RX66T は RXv3 コアとして初めての製品なので、160MHz と言う能力は何となく判るが、同時期に出た RX72T の 200MHz は何故なのか疑問を持っていた。
モーター制御としては、下位に RX24T(80MHz) などがあり、それに比べて能力が格段に上がっている。
周波数が高ければ、1個のデバイスで複数のモーターを同時にケア出来る。
普通に考えて、RXv3 コアは共通なのだから、RX66T や RX72T 用に専用のコアを設計する事は考えにくい。
RX66T は、RX72T の選別漏れでは無いかと思っている。
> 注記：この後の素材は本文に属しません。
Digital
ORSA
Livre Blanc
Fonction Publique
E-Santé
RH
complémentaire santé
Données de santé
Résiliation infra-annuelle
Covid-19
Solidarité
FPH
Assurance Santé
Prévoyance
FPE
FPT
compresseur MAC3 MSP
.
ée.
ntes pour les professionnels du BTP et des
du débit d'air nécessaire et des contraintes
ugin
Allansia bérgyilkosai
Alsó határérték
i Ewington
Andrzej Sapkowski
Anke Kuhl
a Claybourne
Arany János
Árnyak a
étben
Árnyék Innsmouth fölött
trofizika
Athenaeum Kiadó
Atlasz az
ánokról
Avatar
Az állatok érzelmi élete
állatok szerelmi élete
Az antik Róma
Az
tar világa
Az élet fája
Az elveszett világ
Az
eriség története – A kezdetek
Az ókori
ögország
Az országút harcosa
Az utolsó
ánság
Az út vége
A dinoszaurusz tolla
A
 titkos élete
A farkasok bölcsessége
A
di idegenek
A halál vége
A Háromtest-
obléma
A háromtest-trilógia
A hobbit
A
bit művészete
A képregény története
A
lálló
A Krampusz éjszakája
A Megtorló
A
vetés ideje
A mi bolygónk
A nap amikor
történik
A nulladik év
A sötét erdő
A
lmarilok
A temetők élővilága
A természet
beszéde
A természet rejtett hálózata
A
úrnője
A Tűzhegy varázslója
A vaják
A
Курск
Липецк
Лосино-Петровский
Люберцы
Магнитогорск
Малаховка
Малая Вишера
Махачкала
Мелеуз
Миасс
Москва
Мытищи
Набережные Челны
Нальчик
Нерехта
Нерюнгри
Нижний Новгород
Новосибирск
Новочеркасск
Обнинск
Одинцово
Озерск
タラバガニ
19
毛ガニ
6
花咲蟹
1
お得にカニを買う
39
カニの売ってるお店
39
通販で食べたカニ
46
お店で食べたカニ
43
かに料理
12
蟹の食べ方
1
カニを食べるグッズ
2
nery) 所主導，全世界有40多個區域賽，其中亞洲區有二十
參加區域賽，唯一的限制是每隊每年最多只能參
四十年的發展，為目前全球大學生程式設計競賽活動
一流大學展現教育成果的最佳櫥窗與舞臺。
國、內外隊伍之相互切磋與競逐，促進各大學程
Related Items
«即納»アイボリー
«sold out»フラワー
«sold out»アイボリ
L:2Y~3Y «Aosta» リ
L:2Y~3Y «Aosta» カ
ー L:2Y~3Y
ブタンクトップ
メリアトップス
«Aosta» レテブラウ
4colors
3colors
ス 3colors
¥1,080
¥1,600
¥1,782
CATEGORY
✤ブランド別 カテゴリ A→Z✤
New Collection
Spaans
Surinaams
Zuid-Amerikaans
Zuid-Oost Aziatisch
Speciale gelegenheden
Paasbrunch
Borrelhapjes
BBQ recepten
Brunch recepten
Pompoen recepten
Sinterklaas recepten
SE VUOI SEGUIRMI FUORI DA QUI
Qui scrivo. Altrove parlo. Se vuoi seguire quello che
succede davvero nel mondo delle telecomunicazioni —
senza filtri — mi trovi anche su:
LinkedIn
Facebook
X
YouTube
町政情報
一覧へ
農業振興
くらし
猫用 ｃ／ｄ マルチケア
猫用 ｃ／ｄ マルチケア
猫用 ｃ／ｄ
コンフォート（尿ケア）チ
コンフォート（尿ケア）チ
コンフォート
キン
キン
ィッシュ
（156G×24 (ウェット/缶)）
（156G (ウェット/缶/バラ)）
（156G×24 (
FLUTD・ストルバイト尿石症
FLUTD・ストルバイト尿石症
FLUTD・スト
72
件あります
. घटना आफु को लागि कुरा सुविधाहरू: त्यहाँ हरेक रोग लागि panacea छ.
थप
(周波数以外は機能は同じ)
多分中身のコアベースは、RX72N と遜色無いのだろうと思える。
ただ、動作周波数が最大 120MHz のRX66N(RX72N の低速版)があり、RX72N として作ったが、選別で落ちて、低速版として再利用しているのは考えられるので、一概に、動作周波数を制限しているのかは、何とも言えない部分でもある。
オーバークロックしてみる
自分の C++ フレームワークでは、クロック設定は、「clock_profile.hpp」に、希望のクロックテーブルを実装すれば、自動で設定されるようにしてある。
SCI、CAN、I2C、タイマーの周期なども、各クラスが、「clock_profile」の設定を継承して、各クラス内で自動で計算するので、気にする必要は無いよう工夫されている。
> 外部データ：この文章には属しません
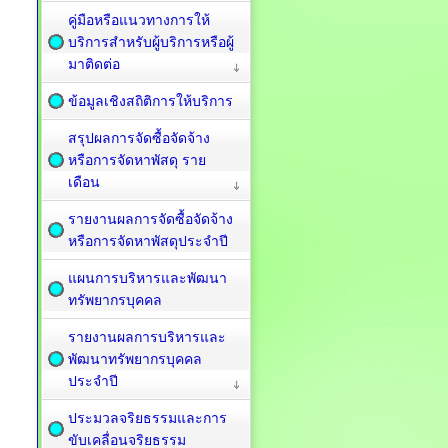
คู่มือหรือแนวทางการให้
บริการสำหรับผู้บริการหรือผู้
มาติดต่อ
ข้อมูลเชิงสถิติการให้บริการ
สรุปผลการจัดซื้อจัดจ้าง
หรือการจัดหาพัสดุ ราย
เดือน
รายงานผลการจัดซื้อจัดจ้าง
หรือการจัดหาพัสดุประจำปี
แผนการบริหารและพัฒนา
ทรัพยากรบุคคล
รายงานผลการบริหารและ
พัฒนาทรัพยากรบุคคล
ประจำปี
ประมวลจริยธรรมและการ
ขับเคลื่อนจริยธรรม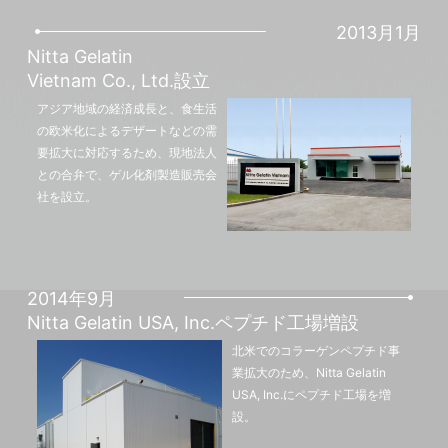
2013月1月
Nitta Gelatin
Vietnam Co., Ltd.設立
アジア地域の経済成長と、食生活
の欧米化によるデザートなどの需
要拡大に対応するため、現地法人
との合弁で、ゲル化剤製造販売会
社を設立。
2014年9月
Nitta Gelatin USA, Inc.ペプチド工場増設
北米でのコラーゲンペプチド事
業拡大のため、Nitta Gelatin
USA, Inc.にペプチド工場を増
設。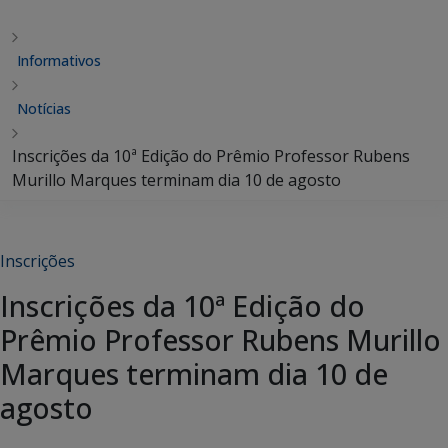
Informativos
Notícias
Inscrições da 10ª Edição do Prêmio Professor Rubens
Murillo Marques terminam dia 10 de agosto
Inscrições
Inscrições da 10ª Edição do
Prêmio Professor Rubens Murillo
Marques terminam dia 10 de
agosto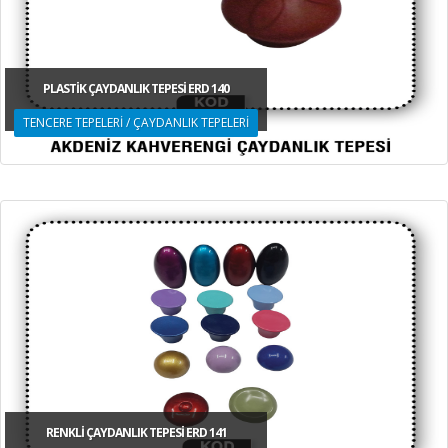
SÜPÜRGE TOZ TORBALARI
PLASTİK ÇAYDANLIK TEPESİ ERD 140
TENCERE TEPELERİ / ÇAYDANLIK TEPELERİ
RENKLİ ÇAYDANLIK TEPESİ ERD 141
そこで、まず、RX66T をオーバークロックしてみた。
少しづつ上げて、レイトレースプログラムで実験してみた(浮動小数点などの計算がかなり含まれる)。
結果から言うと、普通に 240MHz で動作するようだー
namespace device {
//+++++++++++++++++++++++++++++++++++++++++++++++++++++++++++++++++//
/*!
@brief クロック・プロファイル・クラス @n
・分周器の仕様を超える値を指定しない事 @n
・PLL_BASE は、0.5 倍単位 @n
・他は、PLL_BASE を基数とする整数除算値 @n
・詳細はハードウェアーマニュアル参照の事
*/
//+++++++++++++++++++++++++++++++++++++++++++++++++++++++++++++++++//
class clock_profile {
public:
#if defined(USE_USB)
static constexpr bool TURN_USB = true; ///< USB を使う場合「true」
static constexpr uint32_t BASE = 12'000'000; ///< 外部接続クリスタル
static constexpr uint32_t PLL_BASE = 144'000'000; ///< PLL ベースクロック(最大160MHz)
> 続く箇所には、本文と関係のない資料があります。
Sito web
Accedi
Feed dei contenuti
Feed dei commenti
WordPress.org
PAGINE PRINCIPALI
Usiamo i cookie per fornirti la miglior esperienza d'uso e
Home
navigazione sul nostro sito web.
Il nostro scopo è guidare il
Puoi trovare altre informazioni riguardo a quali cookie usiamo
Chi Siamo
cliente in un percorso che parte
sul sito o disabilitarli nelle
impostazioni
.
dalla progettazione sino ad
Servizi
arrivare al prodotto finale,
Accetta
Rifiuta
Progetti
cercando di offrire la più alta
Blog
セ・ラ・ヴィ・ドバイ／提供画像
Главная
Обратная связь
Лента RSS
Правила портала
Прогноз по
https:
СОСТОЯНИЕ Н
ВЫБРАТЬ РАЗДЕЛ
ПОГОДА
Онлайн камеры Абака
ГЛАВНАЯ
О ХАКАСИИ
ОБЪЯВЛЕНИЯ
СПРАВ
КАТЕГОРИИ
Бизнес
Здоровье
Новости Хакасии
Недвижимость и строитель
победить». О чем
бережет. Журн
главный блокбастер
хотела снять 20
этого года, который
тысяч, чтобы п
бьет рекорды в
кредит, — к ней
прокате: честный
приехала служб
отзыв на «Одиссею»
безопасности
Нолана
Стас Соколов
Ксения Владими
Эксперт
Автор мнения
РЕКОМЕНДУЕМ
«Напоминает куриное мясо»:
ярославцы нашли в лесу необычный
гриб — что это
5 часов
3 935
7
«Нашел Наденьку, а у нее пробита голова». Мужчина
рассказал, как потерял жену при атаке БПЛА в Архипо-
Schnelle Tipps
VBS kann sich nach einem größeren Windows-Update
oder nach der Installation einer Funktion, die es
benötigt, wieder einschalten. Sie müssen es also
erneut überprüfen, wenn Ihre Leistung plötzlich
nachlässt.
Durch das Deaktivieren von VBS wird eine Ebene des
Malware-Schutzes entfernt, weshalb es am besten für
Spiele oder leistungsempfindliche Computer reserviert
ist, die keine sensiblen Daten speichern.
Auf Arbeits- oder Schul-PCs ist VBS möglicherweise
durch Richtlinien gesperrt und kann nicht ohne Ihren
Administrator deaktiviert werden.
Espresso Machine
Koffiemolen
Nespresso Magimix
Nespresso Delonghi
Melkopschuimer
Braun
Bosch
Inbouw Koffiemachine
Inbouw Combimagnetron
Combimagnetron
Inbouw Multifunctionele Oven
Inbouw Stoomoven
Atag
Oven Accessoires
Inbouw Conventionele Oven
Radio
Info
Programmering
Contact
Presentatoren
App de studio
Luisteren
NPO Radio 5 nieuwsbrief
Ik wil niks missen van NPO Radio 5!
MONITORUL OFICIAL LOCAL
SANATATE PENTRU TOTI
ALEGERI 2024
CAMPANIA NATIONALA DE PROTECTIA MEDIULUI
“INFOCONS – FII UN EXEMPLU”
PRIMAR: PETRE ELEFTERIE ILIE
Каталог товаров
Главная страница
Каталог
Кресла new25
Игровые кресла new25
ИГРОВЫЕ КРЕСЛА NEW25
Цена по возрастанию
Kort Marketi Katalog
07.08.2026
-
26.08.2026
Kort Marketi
static constexpr uint32_t ICLK = 144'000'000; ///< ICLK 周波数(最大160MHz)
static constexpr uint32_t PCLKA = 72'000'000; ///< PCLKA 周波数(最大120MHz)
static constexpr uint32_t PCLKB = 36'000'000; ///< PCLKB 周波数(最大60MHz)
static constexpr uint32_t PCLKC = 144'000'000; ///< PCLKC 周波数(最大160MHz)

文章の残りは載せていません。